Tuesday, April 22, 2008

I hope you all had a good weekend! I can't believe my eldest cousin is getting married! I remember when she was stealing eggs out of my basket at Oma's Easter egg hunt. I wish I could have come to the extravaganza over the weekend. I miss you all.

Over the weekend, I went to what you would think would be a solemn event: a funeral. However, in Ghana, and Togo, too, funerals are more a celebration of life than about death. Fire, my Togolese friend, invited me and a few of my friends to attend the funeral of his late aunt. Tons of his family came to Ghana for the funeral. Fire has a huge family, and by huge I mean enormous. His father has three wives, and as Fire puts it quite bluntly in his thick accent, "My father likes sex" and rightly so as there are 18 children altogether, and eight in Fire's family alone. Yikes. At the funeral, there was music, singing, dancing, eating, merriment. There is mourning, but that comes prior to the actual funeral. Compared to what you see in the US of A, you would have thought you had stumbled in on a wedding, despite the dark clothing.

On Sunday, a few of my friends and I headed to Gomoa Fetteh, which is a coastal village about an hour, hour an a half, west of Accra. We took a trotro to Kaneshie Market, which is always an overwhelming place. There's a huge market there and its also a portal for travel by trotro and bus to cities throughout Ghana. As always, being in this white skin of mine, harassment from vendors, trotro mates, cab drivers, you name it is to be expected. My favorite hawkers are those who try to sell me gender-specific things like men's underwear or pants. Does it really look like I want to buy that? On this particular day, the harassment level was especially high, and I was not in the mood. We were to meet our other friends that were already at the beach, and we were trying to find out where that beach was exactly. There are these guys we call Fan Milk men, which sell ice cream, yogurt, juice by this brand Fan Milk, and they have this in a box on their bike, and in the front they sell pastries (beware, most pastries have meat in them...mmm) and things that look like spring rolls which are actually filled with noodles or rice, I can't tell, and rolled up in a wonton wrapper and fried. Weird. Anyway, the Fan Milk man makes everyone aware of the wares he is peddling by honking a horn on his bicycle. That horn usual is not irksome to me. Things changed on this fateful day. So we were standing in Kaneshie Market, at midday, so it was about 800 degrees Celsius with the oppressive African sun beating down on us, we were confused about where we were going because our friends that were already at the beach were not picking their phones, and we were being harassed by a trotro mate, "Where are you going? Where are you going? I can take you!" We don't know where we are going!! Combine these irritants with the most abrasive Fan Milk horn you will ever hear and the Fan Milk boy who kept following us with that horn, and saying, "Please, buy some." Can't you see I'm a vegan and don't enjoy meat pies?!? I nearly had a meltdown because of the sensory overload.
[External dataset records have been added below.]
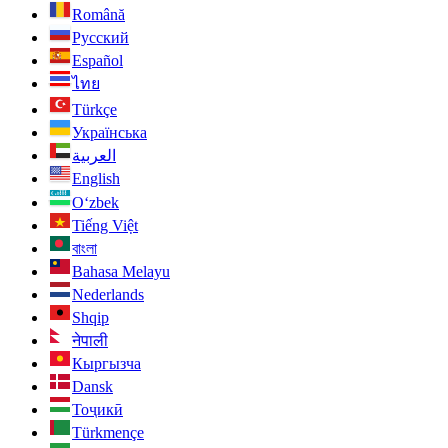
Română
Русский
Español
ไทย
Türkçe
Українська
العربية
English
O‘zbek
Tiếng Việt
বাংলা
Bahasa Melayu
Nederlands
Shqip
नेपाली
Кыргызча
Dansk
Тоҷикӣ
Türkmençe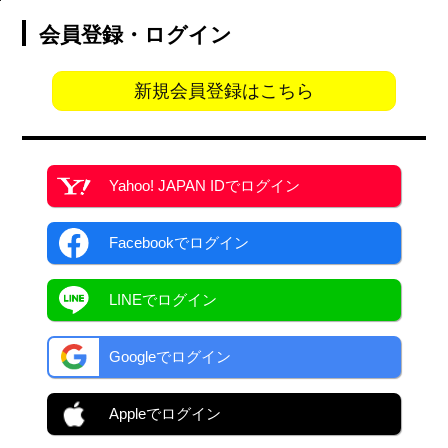
会員登録・ログイン
新規会員登録はこちら
Yahoo! JAPAN ID
でログイン
Facebook
でログイン
LINEでログイン
Googleでログイン
Appleでログイン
Finally, we found the tro that was heading in our direction. After sitting in the respective tro for several minutes and avoiding the stares of people selling toothpaste ("Yeahhhss, 'paste!" which included "Angola" toothpaste and "Holy Smile" toothpaste.), toys, eggs, water, meat pies ("Yeahssss, meat pie!"), etc, we finally left for Gomoa Fetteh. It took us about an hour and a half to get there. We had to take a cab from the junction and we finally arrived in the village of Gomoa Fetteh. A woman in passing called me, "White man!" Maybe that's why those vendors were trying to sell me men's clothing. The beach was spectacular. It was fringed by coconut palms and there was no one around. I feel that there are a myriad of places like this in Africa, unspoiled natural wonders that no one wants to approach. The water was blue green, the waves were big but the undertow and riptide were not strong so the big waves were not intimidating. The floor did not drop off so swimming was enjoyable. The water was unnaturally warm. We were there from 230-530 about and it was a perfect amount of time to soak up the beauty of this place. I was at peace with the world floating in the ocean that day. The weather was perfect, I was with good friends, and I was surrounded by beautiful Ghana. I was enjoying life to the maximum. When we finally left, the sun was setting and it was a spectacular drive through rural Ghana. The light was perfect. Everyone in the taxi was quiet from a mixture of being tired and of being in awe of the sights they were seeing.

I hope you find yourself enjoying this beautiful country. Not only are the people incredible and the way of life agreeable, but it is a spectacular place to visit for its natural beauty. I think people forget about Africa in that sense. Africa is not just for safaris.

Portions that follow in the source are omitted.